2. The response returned by `execute_prompt()` and `async_execute_prompt()` is
always the candidate response.
3. Shadow failures from the baseline adapter, grader, or ledger writer are
isolated from the caller. They are sent to `on_shadow_error` when configured.
4. `shadow_rate=0.0` records no observations. `shadow_rate=1.0` shadows every
successful candidate call.

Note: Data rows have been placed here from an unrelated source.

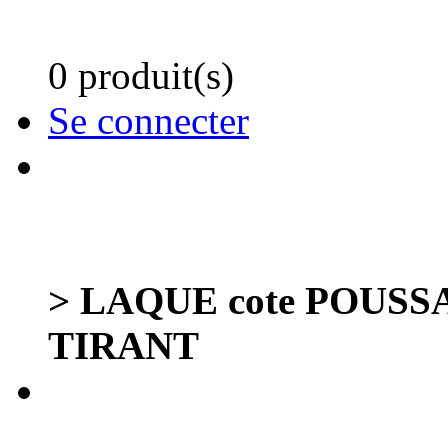
0 produit(s)
Se connecter
> LAQUE cote POUSS
TIRANT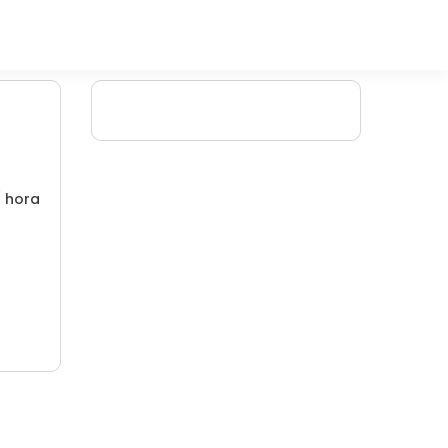
/ hora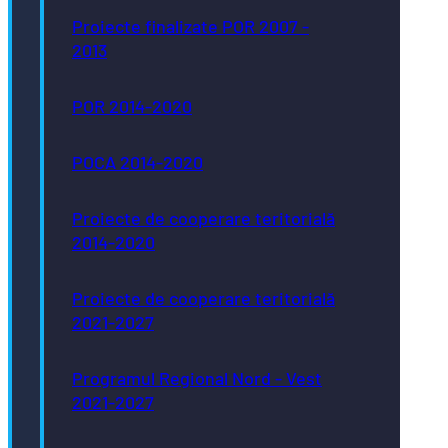
Proiecte finalizate POR 2007 -
2013
POR 2014-2020
POCA 2014-2020
Proiecte de cooperare teritorială
2014-2020
Proiecte de cooperare teritorială
2021-2027
Programul Regional Nord - Vest
2021-2027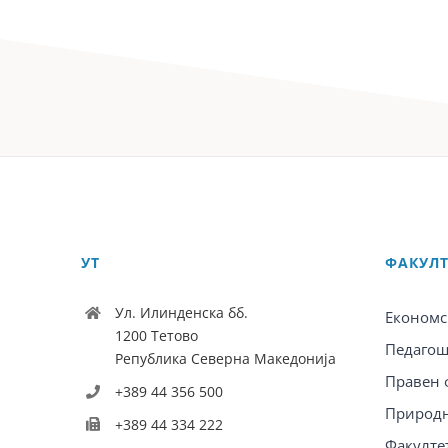
УТ
ФАКУЛ
Ул. Илинденска бб.
Економс
1200 Тетово
Педагош
Република Северна Македонија
Правен 
+389 44 356 500
Природн
+389 44 334 222
Факулте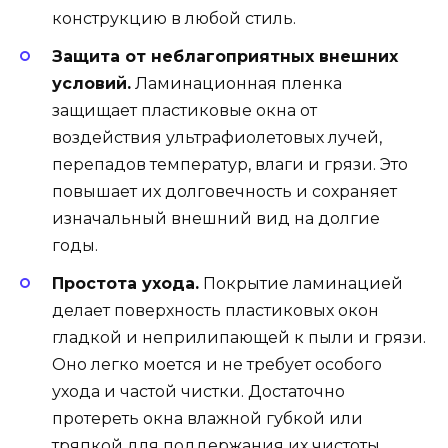
конструкцию в любой стиль.
Защита от неблагоприятных внешних
условий.
Ламинационная пленка
защищает пластиковые окна от
воздействия ультрафиолетовых лучей,
перепадов температур, влаги и грязи. Это
повышает их долговечность и сохраняет
изначальный внешний вид на долгие
годы.
Простота ухода.
Покрытие ламинацией
делает поверхность пластиковых окон
гладкой и неприлипающей к пыли и грязи.
Оно легко моется и не требует особого
ухода и частой чистки. Достаточно
протереть окна влажной губкой или
тряпкой для поддержания их чистоты.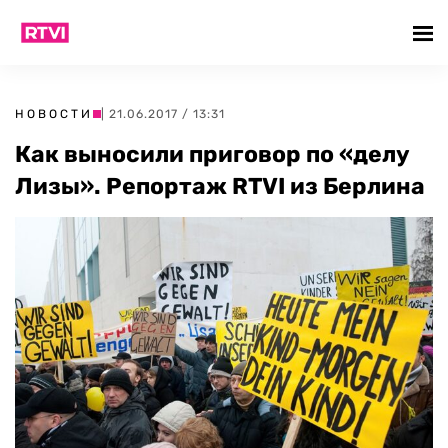
НОВОСТИ
| 21.06.2017 / 13:31
Как выносили приговор по «делу
Лизы». Репортаж RTVI из Берлина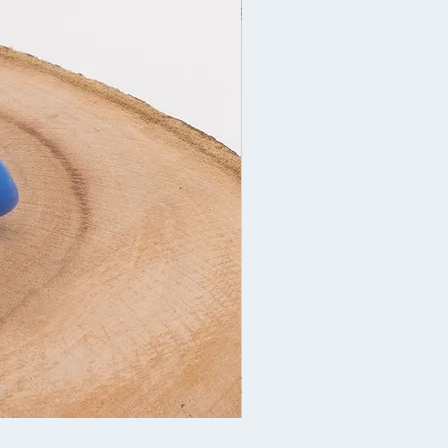
Yeni İl bəzəyi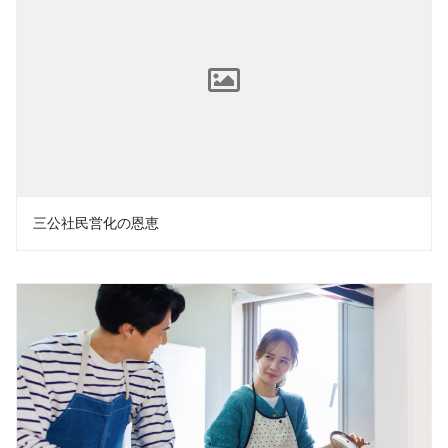
三公社民営化の恩恵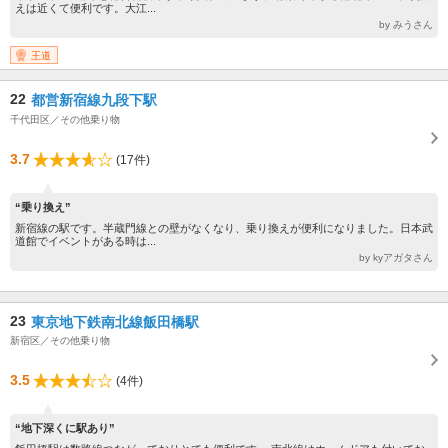
えは近くて便利です。大江...
by みうさん
王道
22
都営新宿線九段下駅
千代田区／その他乗り物
3.7
(17件)
“乗り換え”
新宿線の駅です。半蔵門線との壁がなくなり、乗り換えが便利になりました。日本武
道館でイベントがある時は...
by kyアガタさん
23
東京地下鉄南北線飯田橋駅
新宿区／その他乗り物
3.5
(4件)
“地下深くに駅あり”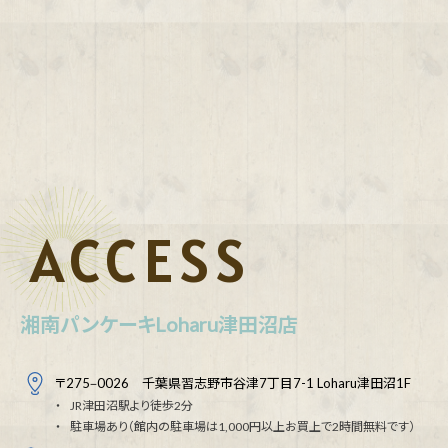
ACCESS
湘南パンケーキLoharu津田沼店
〒275‒0026 千葉県習志野市谷津7丁目7-1 Loharu津田沼1F
JR津田沼駅より徒歩2分
駐車場あり（館内の駐車場は1,000円以上お買上で2時間無料です）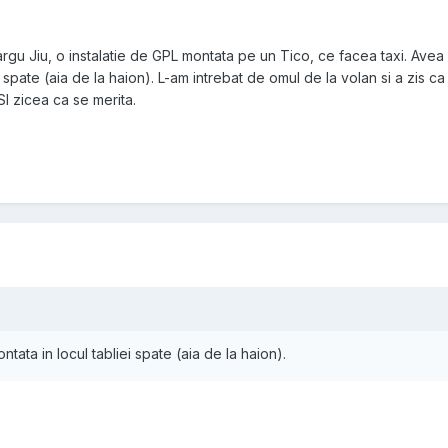
argu Jiu, o instalatie de GPL montata pe un Tico, ce facea taxi. Avea 
i spate (aia de la haion). L-am intrebat de omul de la volan si a zis ca
SI zicea ca se merita.
ontata in locul tabliei spate (aia de la haion).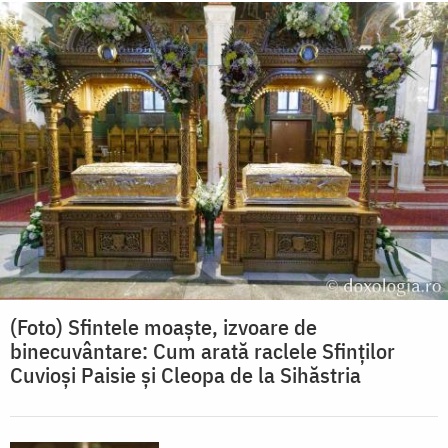
(Foto) Sfintele moaște, izvoare de
binecuvântare: Cum arată raclele Sfinților
Cuvioși Paisie și Cleopa de la Sihăstria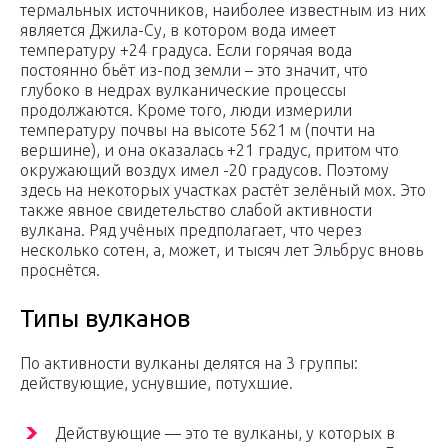
термальных источников, наиболее известным из них
является Джила-Су, в котором вода имеет
температуру +24 градуса. Если горячая вода
постоянно бьёт из-под земли – это значит, что
глубоко в недрах вулканические процессы
продолжаются. Кроме того, люди измерили
температуру почвы на высоте 5621 м (почти на
вершине), и она оказалась +21 градус, притом что
окружающий воздух имел -20 градусов. Поэтому
здесь на некоторых участках растёт зелёный мох. Это
также явное свидетельство слабой активности
вулкана. Ряд учёных предполагает, что через
несколько сотен, а, может, и тысяч лет Эльбрус вновь
проснётся.
Типы вулканов
По активности вулканы делятся на 3 группы:
действующие, уснувшие, потухшие.
Действующие — это те вулканы, у которых в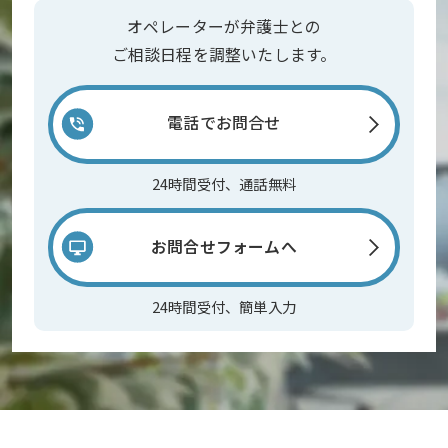
オペレーターが弁護士との
ご相談日程を調整いたします。
電話でお問合せ
24時間受付、通話無料
お問合せフォームへ
24時間受付、簡単入力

Intermediate values sample with `random_source`.
5. Shadow grading reuses the candidate response already returned by the wrapped
candidate adapter; it does not make a second candidate model call.
6. Shadow calls use a copy of `RunConfig` with `budget_tracker=None`, so
observation collection cannot consume the caller's foreground token budget.
7. `async_shadow=True` schedules shadow work on a background thread. `flush()`
waits for currently queued work, and `shutdown()` releases the executor.
## Observation mapping
The appended observation uses:
- `task_type` from the wrapper configuration
- `adapter_id` from the wrapper configuration
- `model_id` from the wrapper configuration, then candidate response model, then
`RunConfig.model_name`
- `quality_score` from the `GradingResult`
- `cost_usd` from response metadata keys `cost_usd`, `estimated_cost_usd`, or
`cost`, falling back to `0.0`
- token counts from candidate response usage keys `prompt_tokens` and
`completion_tokens`
- `baseline_adapter_id` and `tags` from wrapper configuration
## Error contract
| Condition | Exception |
|-----------|-----------|
| Empty `task_type` | `ValueError` |
| Empty `adapter_id` | `ValueError` |
| `shadow_rate` outside `0..1` | `ValueError` |
| Candidate adapter failure | Original exception propagates |
| Shadow baseline/grading/ledger failure | Suppressed; optional callback |
## Privacy note
The wrapper does not store prompt or response text in the ledger by default.
Callers that need regime tracking should store non-sensitive fingerprints in
`tags`, for example `prompt_fingerprint` or `template_version`.